Does cultivation influence the content and pattern of soil proteins

Proteins comprise one of the largest N inputs to soils. There is, therefore, a need to investigate the factors involved in the inputs and fate of proteins in soil. While land use management is expected to influence the amount and diversity of soil proteins, the responses of protein as a source of mineralizable N to land use changes have not yet been studied. We hypothesized that extractable soil protein could be a sensitive indicator in evaluating the effect of stress in ecosystem. Soil samples were collected in October of 2009 from a native forest (Typic Calcixerolls) and a native rangeland (Typic Calcixerepts) as well as adjacent cultivated fields in Zagros area, central Iran. Tris-HCl buffer (pH 6.8) containing 1% (w/v) SDS was used for soil protein extraction. The results showed that soil protein content decreased by 64% and 55% in cultivated sites, as compared with their corresponding native forest and native rangeland sites, respectively. To determine the effects of land use changes on soil protein pattern, SDS-PAGE was carried out. Electrophoretic patterns of soil proteins from agricultural soils were clearly different from those of native lands.
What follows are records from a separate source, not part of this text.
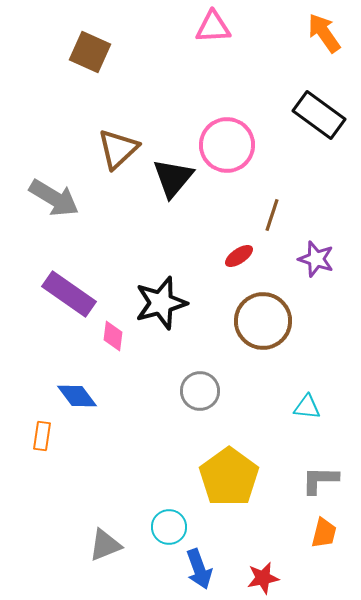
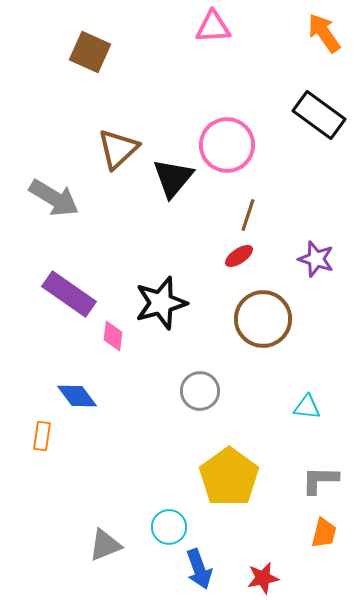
brown line: moved 24 px left
brown circle: moved 2 px up
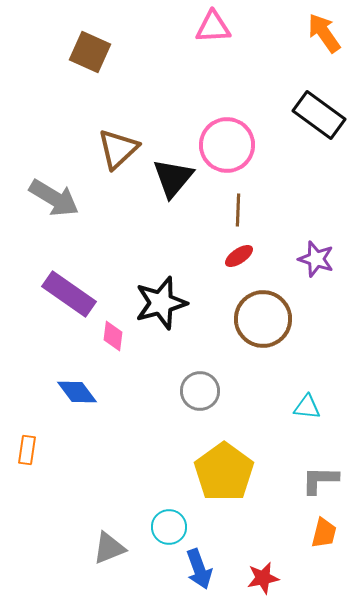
brown line: moved 10 px left, 5 px up; rotated 16 degrees counterclockwise
blue diamond: moved 4 px up
orange rectangle: moved 15 px left, 14 px down
yellow pentagon: moved 5 px left, 5 px up
gray triangle: moved 4 px right, 3 px down
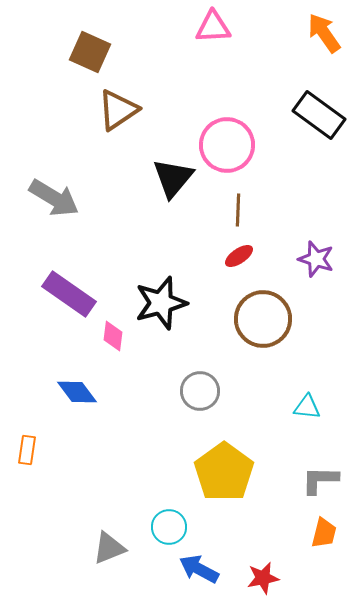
brown triangle: moved 39 px up; rotated 9 degrees clockwise
blue arrow: rotated 138 degrees clockwise
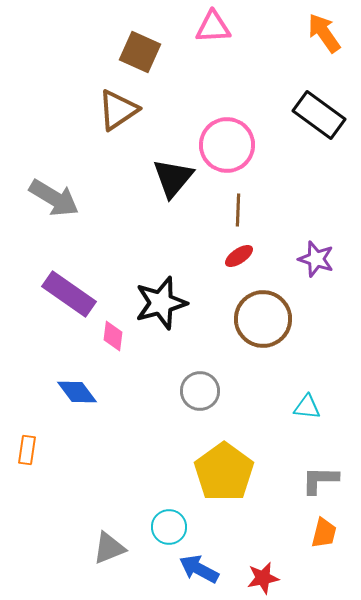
brown square: moved 50 px right
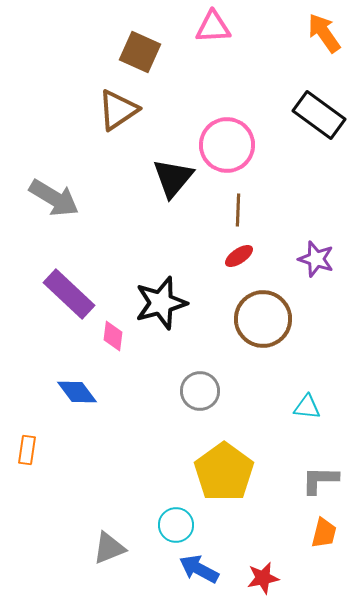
purple rectangle: rotated 8 degrees clockwise
cyan circle: moved 7 px right, 2 px up
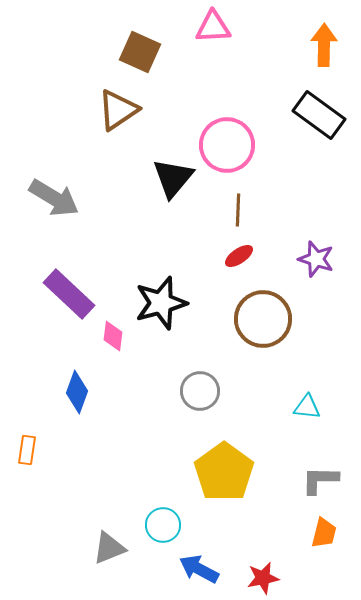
orange arrow: moved 12 px down; rotated 36 degrees clockwise
blue diamond: rotated 57 degrees clockwise
cyan circle: moved 13 px left
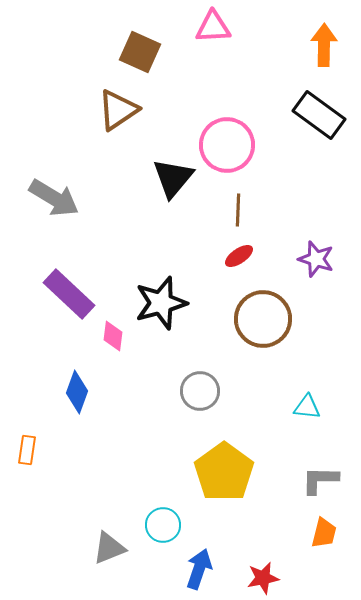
blue arrow: rotated 81 degrees clockwise
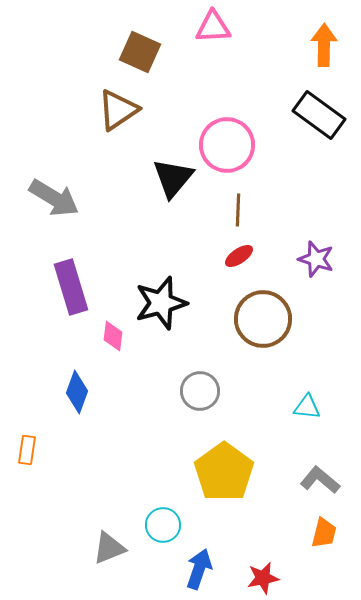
purple rectangle: moved 2 px right, 7 px up; rotated 30 degrees clockwise
gray L-shape: rotated 39 degrees clockwise
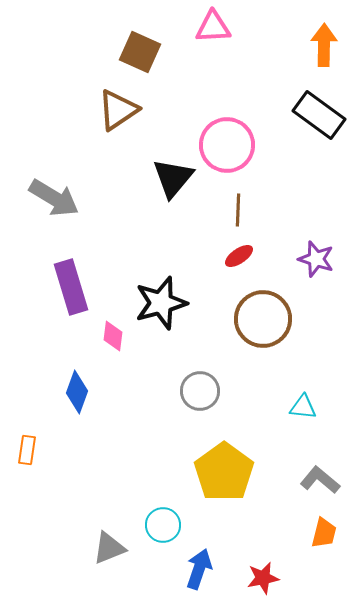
cyan triangle: moved 4 px left
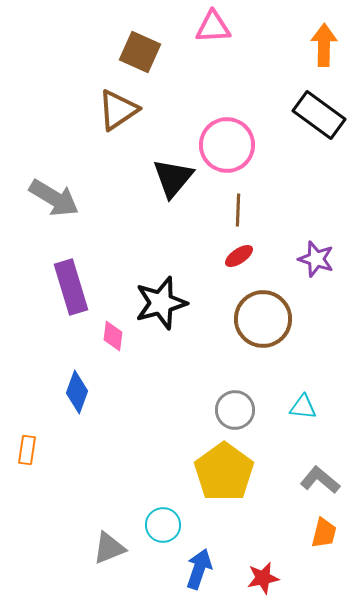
gray circle: moved 35 px right, 19 px down
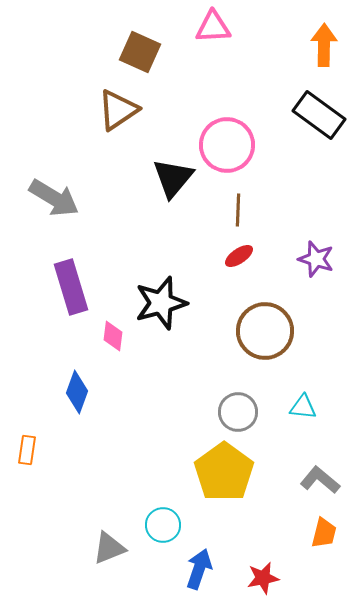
brown circle: moved 2 px right, 12 px down
gray circle: moved 3 px right, 2 px down
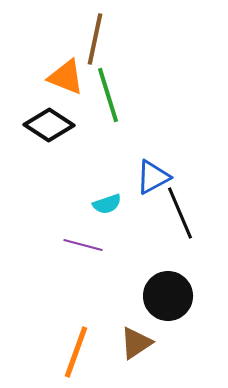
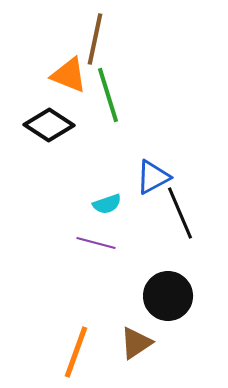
orange triangle: moved 3 px right, 2 px up
purple line: moved 13 px right, 2 px up
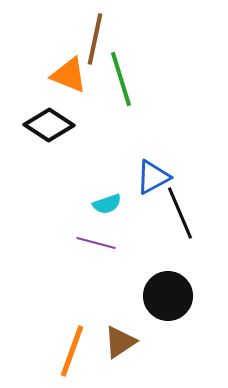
green line: moved 13 px right, 16 px up
brown triangle: moved 16 px left, 1 px up
orange line: moved 4 px left, 1 px up
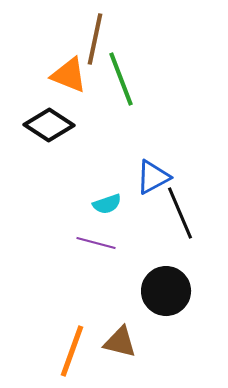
green line: rotated 4 degrees counterclockwise
black circle: moved 2 px left, 5 px up
brown triangle: rotated 48 degrees clockwise
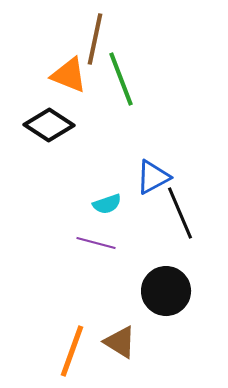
brown triangle: rotated 18 degrees clockwise
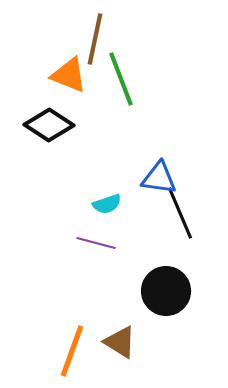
blue triangle: moved 6 px right, 1 px down; rotated 36 degrees clockwise
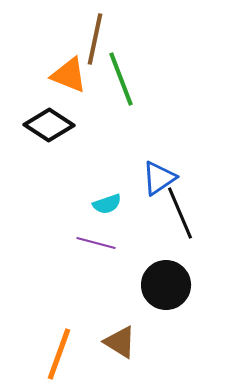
blue triangle: rotated 42 degrees counterclockwise
black circle: moved 6 px up
orange line: moved 13 px left, 3 px down
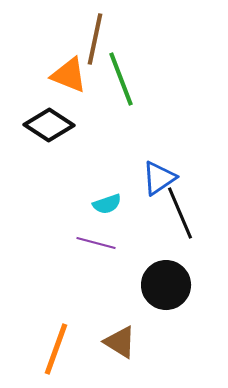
orange line: moved 3 px left, 5 px up
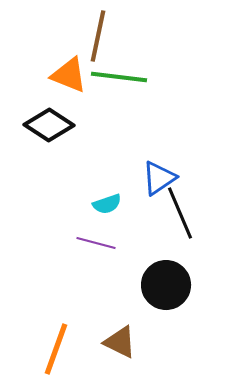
brown line: moved 3 px right, 3 px up
green line: moved 2 px left, 2 px up; rotated 62 degrees counterclockwise
brown triangle: rotated 6 degrees counterclockwise
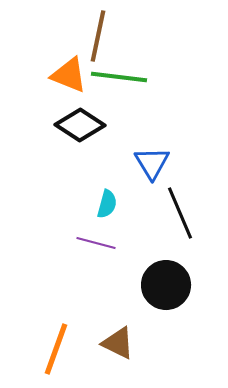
black diamond: moved 31 px right
blue triangle: moved 7 px left, 15 px up; rotated 27 degrees counterclockwise
cyan semicircle: rotated 56 degrees counterclockwise
brown triangle: moved 2 px left, 1 px down
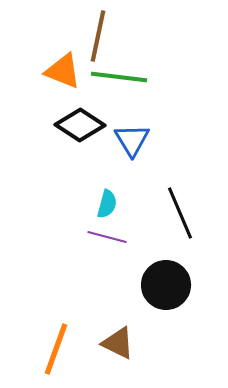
orange triangle: moved 6 px left, 4 px up
blue triangle: moved 20 px left, 23 px up
purple line: moved 11 px right, 6 px up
Protein bands ranged from 17 to 90kDa and from 20 to 62kDa in native forest and in the adjacent cultivated soils, respectively. Protein bands were detected in the range of 17-57kDa for the native rangeland soil but in the range of 17-198kDa for the adjacent cultivated soil. Land use changes were found not only to decrease significantly the amount of soil proteins but also to influence the protein pattern. We achieved the objective of this paper which was to show the potential of the quantity and diversity of soil proteins as indicators of land use changes. The presented soil protein extraction method as well as soil protein content and pattern determination require further validation in a variety of soils types, climates and land use systems.